Chapitre 15 - 2
Une fois seuls, Karel fit face à Valkor. Même ainsi, l’Apokeraos gardait une stature impressionnante.
— Je dois t’avouer quelque chose.
Karel demeura silencieux et attendit la suite.
— Il y a quelques années, quand tu étudiais encore la magie, j’ai enquêté sur toi. Ta maîtrise était si avancée par rapport aux autres que c’en était troublant. Mis à part ta sœur, aucun membre de ta famille ne possède de pouvoirs magiques, et surtout, personne n’aurait pu t’enseigner cette discipline à Var. Même si c’était le cas, tu n’aurais pas eu une telle maîtrise.
Karel attendit de savoir où Valkor souhaitait en venir. Il se sentait mal à l’aise face au regard sondeur de l’Apokeraos, mais tint bon. Valkor soupira.
— Karel, tu es en plus grand danger que tu ne le penses.
Le jeune homme ne sut comment encaisser ces paroles. Si le fait d’avoir été espionné le dérangeait, il n’en voulait pas à Valkor. Contrairement au Mage, celui-ci n’avait pas fait cela à des fins douteuses. Karel voulait bien comprendre qu’avec cette mystérieuse Prophétie, certains souhaitaient prendre quelques précautions. Il s’était fait enlever pour cette même raison, alors comment aurait-il réagi, à leur place ? Il n’aurait peut-être pas fait mieux. Valkor était très respecté et pour de bonnes raisons. Karel savait qu’il n’agissait que pour protéger les habitants, en faisant en sorte de rester fidèle à son éthique. Il avait beaucoup apporté sur Weylor. L’homme-serpent était même venu à leur secours. Karel n’avait aucun doute quant à ses motivations.
— Il n’est que justice que je réponde à tes questions, si tu en as. D’après ce que je sais, tu subis les séquelles de cette Prophétie depuis ta naissance.

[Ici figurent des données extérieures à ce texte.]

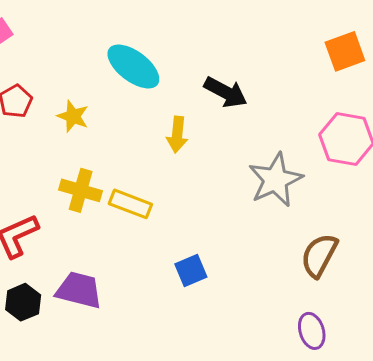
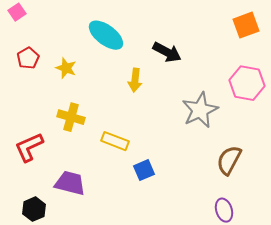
yellow rectangle: (130, 204) -> (115, 141), moved
black hexagon: (23, 302) -> (34, 209), moved

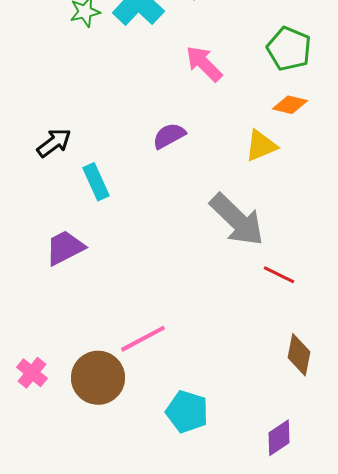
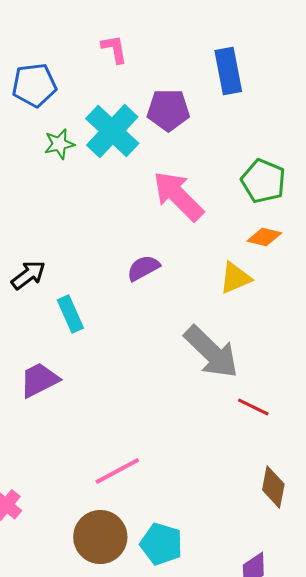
pink arrow: (204, 64) -> (178, 196), size x1.4
brown circle: (98, 378) -> (100, 537), moved

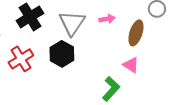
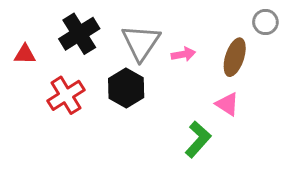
pink arrow: (107, 19) -> (183, 54), moved

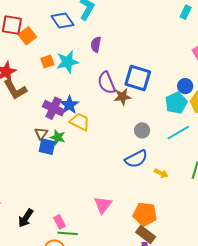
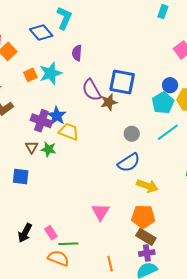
blue square: (47, 147) -> (21, 176), moved
yellow arrow: (161, 173) -> (147, 186), moved, size x1.5
pink rectangle: (59, 222) -> (51, 233), moved

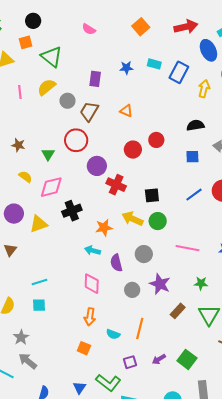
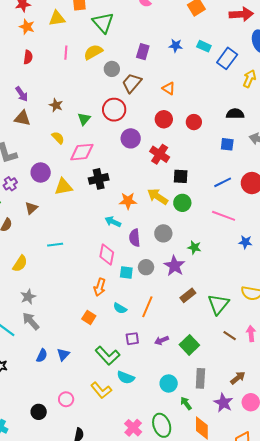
red circle: (133, 150) -> (164, 119), moved
red cross: (116, 185) -> (160, 154), moved
pink line: (188, 248) -> (224, 216), moved
green star: (201, 283) -> (194, 247), moved
cyan square: (39, 305) -> (126, 272), moved
blue triangle: (80, 388) -> (63, 355), moved

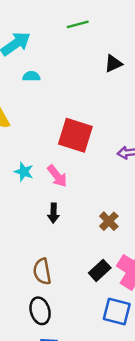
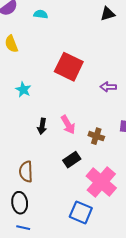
pink arrow: (57, 176) -> (68, 125), moved
brown cross: (109, 221) -> (96, 136), moved, turned -35
black rectangle: (100, 270) -> (72, 160), moved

Avec tes compagnons, essayez d’en savoir plus sur elle. Qui sait, celle-ci vous montrera peut-être la solution pour vous en sortir à la fois contre Phényxia, et pour sauver les Dragons ?
Karel arbora une expression gênée.
« Ça ne va pas… Comment ça se fait que cette Prophétie soit autant prise au sérieux alors que presque personne n’en connaît le contenu ? »
Il regarda Valkor. Comment lui communiquer cette question ?
— Essaies-tu de me demander comment en savoir plus sur elle ? demanda-t-il.
Karel lui envoya un léger signe négatif de la tête. Il scruta la pièce plus en détail, à la recherche de quelque chose d’utile pour s’exprimer.
— J’ai encore assez de force pour utiliser des sorts mineurs, proposa Valkor. Me permets-tu de lire dans tes pensées ? Je n’irai pas plus loin que tes questions.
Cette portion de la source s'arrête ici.